* BRIEF
Every line containing "main" should be identified and copied from the data below.

* DATA SECTION
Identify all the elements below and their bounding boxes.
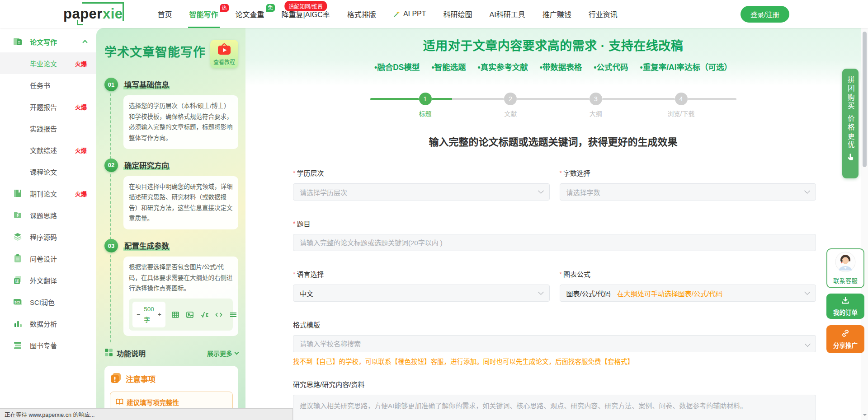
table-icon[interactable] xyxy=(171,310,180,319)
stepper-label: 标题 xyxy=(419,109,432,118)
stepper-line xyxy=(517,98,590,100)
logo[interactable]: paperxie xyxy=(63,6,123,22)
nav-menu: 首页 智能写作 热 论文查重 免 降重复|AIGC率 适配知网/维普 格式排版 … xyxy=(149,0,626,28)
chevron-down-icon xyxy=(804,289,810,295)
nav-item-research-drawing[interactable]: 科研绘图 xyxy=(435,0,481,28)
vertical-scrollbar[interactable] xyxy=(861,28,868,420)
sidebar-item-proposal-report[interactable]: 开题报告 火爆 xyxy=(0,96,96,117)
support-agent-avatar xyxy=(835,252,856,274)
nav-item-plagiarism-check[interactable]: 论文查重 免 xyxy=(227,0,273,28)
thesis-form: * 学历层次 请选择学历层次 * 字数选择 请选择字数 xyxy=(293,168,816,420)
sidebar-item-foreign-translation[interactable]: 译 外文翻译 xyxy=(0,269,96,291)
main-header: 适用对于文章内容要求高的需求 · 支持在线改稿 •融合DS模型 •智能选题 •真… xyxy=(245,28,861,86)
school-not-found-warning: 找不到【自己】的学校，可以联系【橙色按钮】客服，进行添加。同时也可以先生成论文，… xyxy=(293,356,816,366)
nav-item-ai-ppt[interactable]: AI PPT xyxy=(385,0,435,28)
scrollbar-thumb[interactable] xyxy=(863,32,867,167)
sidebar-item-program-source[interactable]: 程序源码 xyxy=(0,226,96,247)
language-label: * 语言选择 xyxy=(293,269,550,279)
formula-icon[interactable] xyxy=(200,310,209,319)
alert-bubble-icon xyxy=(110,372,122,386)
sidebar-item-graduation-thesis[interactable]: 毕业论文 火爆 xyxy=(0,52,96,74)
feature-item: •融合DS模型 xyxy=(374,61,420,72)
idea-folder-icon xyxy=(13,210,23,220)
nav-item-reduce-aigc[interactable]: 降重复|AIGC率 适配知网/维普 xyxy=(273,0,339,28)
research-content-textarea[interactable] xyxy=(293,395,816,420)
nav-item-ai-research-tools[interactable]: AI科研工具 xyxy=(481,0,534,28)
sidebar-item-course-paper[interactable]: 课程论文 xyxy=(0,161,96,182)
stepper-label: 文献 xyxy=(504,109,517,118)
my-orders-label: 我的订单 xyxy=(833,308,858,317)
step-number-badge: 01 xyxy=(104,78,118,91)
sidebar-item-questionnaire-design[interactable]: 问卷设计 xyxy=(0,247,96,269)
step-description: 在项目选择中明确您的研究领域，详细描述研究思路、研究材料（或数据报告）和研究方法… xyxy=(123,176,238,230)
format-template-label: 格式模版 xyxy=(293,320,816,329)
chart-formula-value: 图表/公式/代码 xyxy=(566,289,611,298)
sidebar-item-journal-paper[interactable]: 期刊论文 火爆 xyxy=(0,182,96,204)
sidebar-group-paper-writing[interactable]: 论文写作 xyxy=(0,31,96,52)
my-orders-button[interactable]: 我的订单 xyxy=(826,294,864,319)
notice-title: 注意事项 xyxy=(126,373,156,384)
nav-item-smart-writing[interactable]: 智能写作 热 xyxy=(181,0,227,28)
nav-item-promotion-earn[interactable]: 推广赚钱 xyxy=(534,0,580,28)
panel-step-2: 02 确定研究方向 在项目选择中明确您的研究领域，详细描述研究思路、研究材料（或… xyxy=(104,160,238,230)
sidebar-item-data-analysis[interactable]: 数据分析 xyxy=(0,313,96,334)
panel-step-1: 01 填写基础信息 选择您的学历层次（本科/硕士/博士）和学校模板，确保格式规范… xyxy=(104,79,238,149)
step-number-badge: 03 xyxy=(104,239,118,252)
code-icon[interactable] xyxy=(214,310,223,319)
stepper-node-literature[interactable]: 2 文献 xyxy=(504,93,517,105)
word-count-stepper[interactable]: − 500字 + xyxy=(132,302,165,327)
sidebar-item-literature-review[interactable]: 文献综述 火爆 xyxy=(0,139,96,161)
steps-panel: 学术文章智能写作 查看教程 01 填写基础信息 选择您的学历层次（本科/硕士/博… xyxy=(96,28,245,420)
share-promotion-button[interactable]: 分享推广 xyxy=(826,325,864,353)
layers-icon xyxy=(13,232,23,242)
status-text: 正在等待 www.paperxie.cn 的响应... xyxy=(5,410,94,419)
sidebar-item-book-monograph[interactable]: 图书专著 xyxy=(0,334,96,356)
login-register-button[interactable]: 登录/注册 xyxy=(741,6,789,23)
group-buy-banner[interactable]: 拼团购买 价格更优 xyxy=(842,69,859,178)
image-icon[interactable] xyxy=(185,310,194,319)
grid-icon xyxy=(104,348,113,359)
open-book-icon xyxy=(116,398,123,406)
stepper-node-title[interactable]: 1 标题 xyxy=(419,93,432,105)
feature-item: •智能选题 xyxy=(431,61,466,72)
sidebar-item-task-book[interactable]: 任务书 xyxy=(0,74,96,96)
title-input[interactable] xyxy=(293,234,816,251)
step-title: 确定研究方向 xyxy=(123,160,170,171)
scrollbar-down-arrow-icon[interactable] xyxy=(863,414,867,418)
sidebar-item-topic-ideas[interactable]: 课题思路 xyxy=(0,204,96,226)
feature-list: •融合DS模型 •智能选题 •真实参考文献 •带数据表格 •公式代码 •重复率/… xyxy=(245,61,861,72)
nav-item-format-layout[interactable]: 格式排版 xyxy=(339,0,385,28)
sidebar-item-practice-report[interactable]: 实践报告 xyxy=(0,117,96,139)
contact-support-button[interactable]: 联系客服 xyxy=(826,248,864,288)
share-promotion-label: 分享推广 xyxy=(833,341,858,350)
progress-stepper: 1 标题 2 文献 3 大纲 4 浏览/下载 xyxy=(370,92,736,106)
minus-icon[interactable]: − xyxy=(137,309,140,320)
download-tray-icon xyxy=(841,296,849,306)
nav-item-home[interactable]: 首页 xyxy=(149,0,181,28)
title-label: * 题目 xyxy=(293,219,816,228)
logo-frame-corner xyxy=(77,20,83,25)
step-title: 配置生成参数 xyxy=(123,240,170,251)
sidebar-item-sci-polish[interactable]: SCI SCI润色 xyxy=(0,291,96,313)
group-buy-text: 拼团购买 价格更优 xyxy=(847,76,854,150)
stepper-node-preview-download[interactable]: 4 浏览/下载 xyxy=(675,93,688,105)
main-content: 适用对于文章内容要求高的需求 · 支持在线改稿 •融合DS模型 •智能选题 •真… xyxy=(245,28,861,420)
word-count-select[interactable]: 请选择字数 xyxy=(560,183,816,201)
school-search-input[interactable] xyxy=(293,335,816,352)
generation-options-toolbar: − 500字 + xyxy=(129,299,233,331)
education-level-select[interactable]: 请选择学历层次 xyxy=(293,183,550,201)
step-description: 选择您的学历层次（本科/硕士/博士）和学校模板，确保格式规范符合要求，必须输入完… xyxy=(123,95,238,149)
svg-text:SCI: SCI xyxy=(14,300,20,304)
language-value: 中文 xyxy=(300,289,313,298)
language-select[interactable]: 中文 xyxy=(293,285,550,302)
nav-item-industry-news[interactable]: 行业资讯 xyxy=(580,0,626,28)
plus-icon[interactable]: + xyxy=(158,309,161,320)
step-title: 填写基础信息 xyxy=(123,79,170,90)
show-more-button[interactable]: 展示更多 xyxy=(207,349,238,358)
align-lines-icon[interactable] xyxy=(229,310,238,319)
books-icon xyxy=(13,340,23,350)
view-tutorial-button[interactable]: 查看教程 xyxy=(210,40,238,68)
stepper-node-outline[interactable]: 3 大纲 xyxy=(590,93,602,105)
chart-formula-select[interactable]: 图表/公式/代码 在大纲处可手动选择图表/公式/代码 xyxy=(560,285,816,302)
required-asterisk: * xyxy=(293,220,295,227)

* YOUR RESPONSE
main-header: 适用对于文章内容要求高的需求 · 支持在线改稿 •融合DS模型 •智能选题 •真… xyxy=(245,28,861,86)
main-content: 适用对于文章内容要求高的需求 · 支持在线改稿 •融合DS模型 •智能选题 •真… xyxy=(245,28,861,420)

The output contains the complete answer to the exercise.